Así estuve durante 4 semanas de lunes a viernes, y al final estas niñas se convirtieron prácticamente en mis hermanas pequeñas bolivianas. Me fui acostumbrando al frío, conocía a algunas de sus madres, sus historias, me sentía una parte más del pueblo. Cuando llovía solo pensaba en sus casas, cuando veía fotos de amigas en las redes sociales solo pensaba cómo vivían aquí, cuando escuchaba sus quejas solo podía pensar en lo fácil que era para mi solucionarlas. El último día no lo pude resistir, se me llenaron los ojos de lágrimas al ver sus caras de agradecimiento, su cariño, sus peticiones de que volviéramos… Y la tristeza que me daba el pensar que probablemente no volveré a verlas, ni que pueda cambiar nada de su vida.

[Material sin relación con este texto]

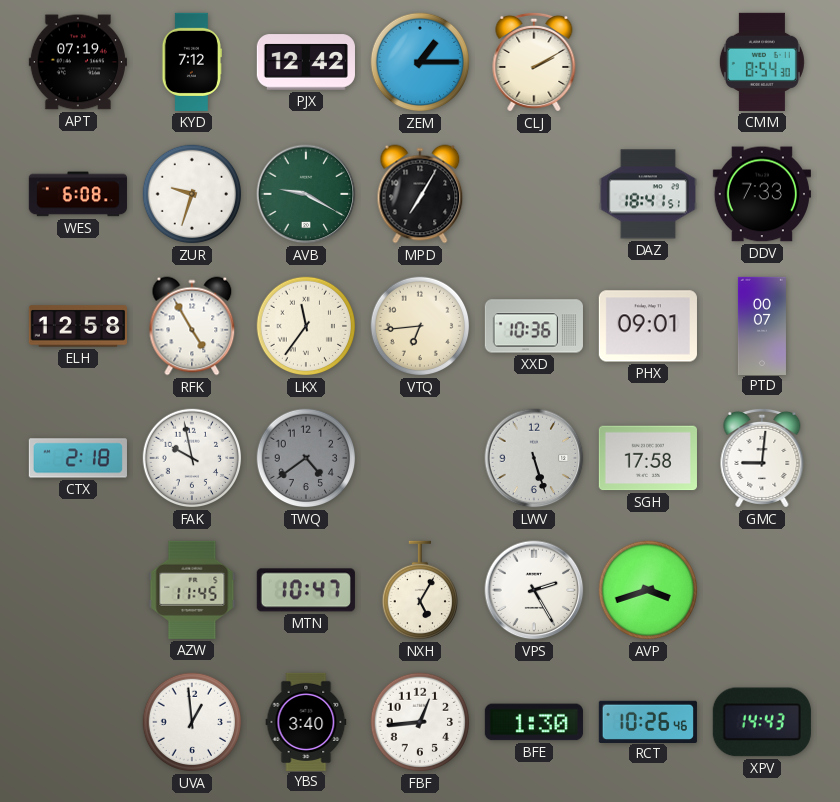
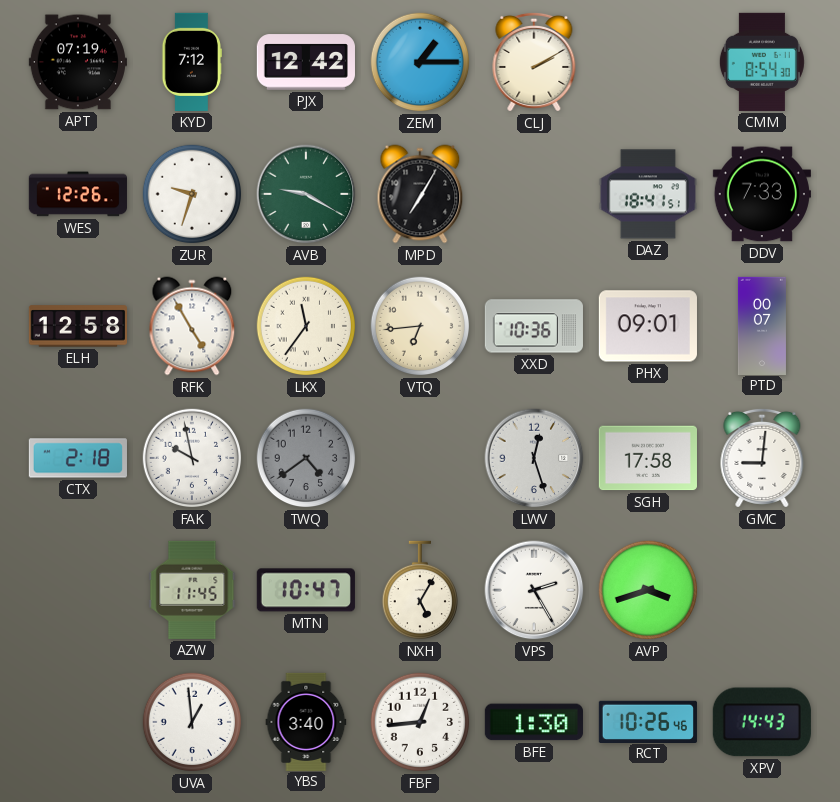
WES: 6:08 -> 12:26
LWV: 5:27 -> 12:27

Ahora estoy de Erasmus en Suiza, sí, he pasado de uno de los países más pobres del mundo a uno de los más ricos. Aprendes a ver que tú no puedes hacer nada por cambiar el haber nacido en un sitio u otro pero aprendes a valorar, a cambiar tus expectativas en la vida, a saber aprovechar aquellas oportunidades que otros no tienen. Probablemente la de este verano sea la mejor experiencia de mi vida, no lo sé, soy muy joven todavía, pero sin duda cada minuto y cada sentimiento que he vivido con esas niñas no se me olvide jamás de mi mente ni de mi corazón.